Biden’s Nominee to Be Archivist Goes to the Full Senate
The Senate Homeland Security and Governmental Affairs Committee advanced the nominee on Wednesday after a Republican senator called for the vote to be postponed.
The full Senate is finally going to get to vote on President Biden’s nominee to be archivist.
The Senate Homeland Security and Governmental Affairs Committee voted 8-4 (among those present) on Wednesday to advance Colleen Shogan’s nomination to be archivist of the United States. She was most recently a senior vice president and director at the White House Historical Association and previously worked at the Library of Congress and Congressional Research Service. She was also a professor at George Mason University, and wrote a series of mystery novels.
Sen. Josh Hawley, R-Mo., called for the vote to be postponed following allegations from a whistleblower, who is a former employee of Shogan. The whistleblower claimed that when Shogan was at the Congressional Research Service “she engaged in partisan conduct and abusive behavior allegedly, that she allegedly made unsolicited statements of support for political candidates in the workplace, [and] that she also attempted to organize signing events for her book on federal property during work hours for commercial gain,” the senator said. Also, the whistleblower alleged Shogan engaged in “abuse, retaliation, and persecution,” said Hawley, who sent a letter to the Congressional Research Service about the situation on Tuesday.
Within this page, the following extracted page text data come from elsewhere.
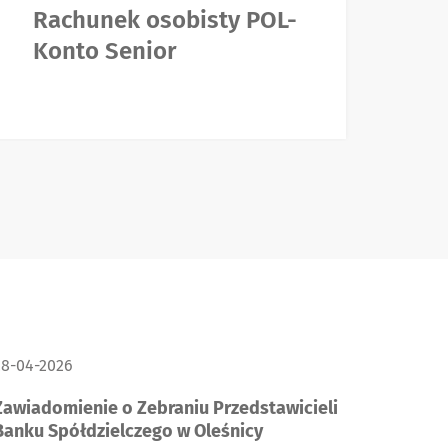
Rachunek osobisty POL-
R
Konto Senior
J
ATA PUBLIKACJI:
28-04-2026
Zawiadomienie o Zebraniu Przedstawicieli
Banku Spółdzielczego w Oleśnicy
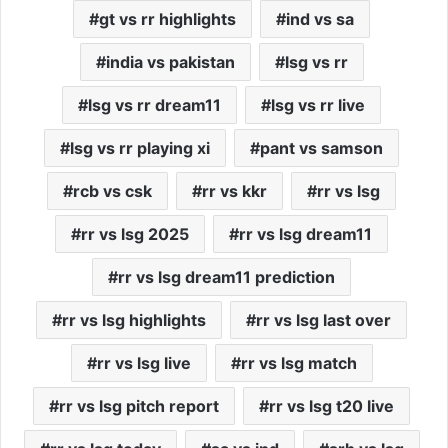
gt vs rr highlights
ind vs sa
india vs pakistan
lsg vs rr
lsg vs rr dream11
lsg vs rr live
lsg vs rr playing xi
pant vs samson
rcb vs csk
rr vs kkr
rr vs lsg
rr vs lsg 2025
rr vs lsg dream11
rr vs lsg dream11 prediction
rr vs lsg highlights
rr vs lsg last over
rr vs lsg live
rr vs lsg match
rr vs lsg pitch report
rr vs lsg t20 live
“Shogan categorically denied the accusations described by Hawley in a letter to the chairman and ranking member of the Homeland Security Committee dated March 10,” The Hill reported on Wednesday. “The nominee noted she received multiple promotions during her 12-year career at the Library of Congress, earned ‘outstanding performance ratings and awards’ and didn’t face a single reprimand, sanction or warning.” This came after Hawley and other Republicans criticized and scrutinized Shogan for her tweets, leading to her failure to advance out of committee the first time.
Government Executive asked Shogan via LinkedIn message for additional comment on the situation, but she did not immediately respond. The Library of Congress, which houses the Congressional Research Service, said it doesn’t comment on personnel matters, when asked about the letter and allegations.
During her confirmation hearing last month, Shogun testified that her priorities would include reducing the backlog of over 300,000 veterans’ records requests and looking for opportunities to declassify older records. In the fall, the Society of American Archivists, Council of State Archivists, American Historical Association and EveryLibrary (a political action committee for libraries) all urged her confirmation.
The National Archives and Records Administration, which the archivist oversees, has been in the spotlight recently following the FBI’s search of former President Trump’s Mar-a-Lago resort over the summer after he failed to turn over classified documents; the appointment of special counsels for both Trump and Biden (after it was revealed classified documents were found in his home and former office); and classified documents found at former Vice President Mike Pence’s home in Indiana. Also, the archives asked representatives for former presidents and vice presidents from the last six presidential administrations to re-check their personal records for ones that should have been turned over.